DATA FOR THIS EXERCISE:
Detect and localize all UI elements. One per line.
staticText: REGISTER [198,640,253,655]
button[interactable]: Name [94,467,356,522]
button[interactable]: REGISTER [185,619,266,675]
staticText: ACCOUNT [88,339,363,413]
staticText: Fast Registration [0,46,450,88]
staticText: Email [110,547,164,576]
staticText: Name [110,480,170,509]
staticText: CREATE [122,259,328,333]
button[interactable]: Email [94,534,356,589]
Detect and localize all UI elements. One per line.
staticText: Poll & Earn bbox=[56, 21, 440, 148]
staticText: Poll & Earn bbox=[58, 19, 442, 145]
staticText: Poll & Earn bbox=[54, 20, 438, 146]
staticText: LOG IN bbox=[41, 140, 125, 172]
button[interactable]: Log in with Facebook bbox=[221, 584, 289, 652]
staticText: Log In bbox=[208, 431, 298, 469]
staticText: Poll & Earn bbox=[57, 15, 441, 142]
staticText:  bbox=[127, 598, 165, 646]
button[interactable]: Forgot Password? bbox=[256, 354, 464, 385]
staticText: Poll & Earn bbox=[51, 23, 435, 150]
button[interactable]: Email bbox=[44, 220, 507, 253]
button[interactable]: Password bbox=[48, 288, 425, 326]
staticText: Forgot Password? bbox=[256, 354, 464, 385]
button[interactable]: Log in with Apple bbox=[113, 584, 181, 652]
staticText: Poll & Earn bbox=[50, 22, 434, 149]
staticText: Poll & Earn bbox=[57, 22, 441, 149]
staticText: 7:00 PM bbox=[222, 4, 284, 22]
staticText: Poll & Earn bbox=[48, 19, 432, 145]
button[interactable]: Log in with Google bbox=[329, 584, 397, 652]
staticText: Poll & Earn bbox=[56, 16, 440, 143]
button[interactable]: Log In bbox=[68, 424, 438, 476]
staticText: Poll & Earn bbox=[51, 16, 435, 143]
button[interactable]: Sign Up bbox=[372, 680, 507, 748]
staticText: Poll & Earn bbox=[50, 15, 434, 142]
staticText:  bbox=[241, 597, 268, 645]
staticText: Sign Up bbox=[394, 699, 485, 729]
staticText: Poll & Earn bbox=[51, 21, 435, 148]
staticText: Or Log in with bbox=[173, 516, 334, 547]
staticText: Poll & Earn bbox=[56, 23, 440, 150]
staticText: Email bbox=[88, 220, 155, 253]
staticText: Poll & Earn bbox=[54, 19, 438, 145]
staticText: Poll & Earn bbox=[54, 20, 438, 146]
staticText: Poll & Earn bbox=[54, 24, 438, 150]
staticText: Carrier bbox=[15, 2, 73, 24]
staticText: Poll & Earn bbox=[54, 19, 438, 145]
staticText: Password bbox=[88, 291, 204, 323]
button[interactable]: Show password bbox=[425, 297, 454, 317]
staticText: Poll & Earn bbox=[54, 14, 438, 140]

ABOUT THIS EXERCISE: Check all the records above and select each line where the string "Email" is found.

TASK RESULT:
staticText: Email [110,547,164,576]
button[interactable]: Email [94,534,356,589]
button[interactable]: Email bbox=[44, 220, 507, 253]
staticText: Email bbox=[88, 220, 155, 253]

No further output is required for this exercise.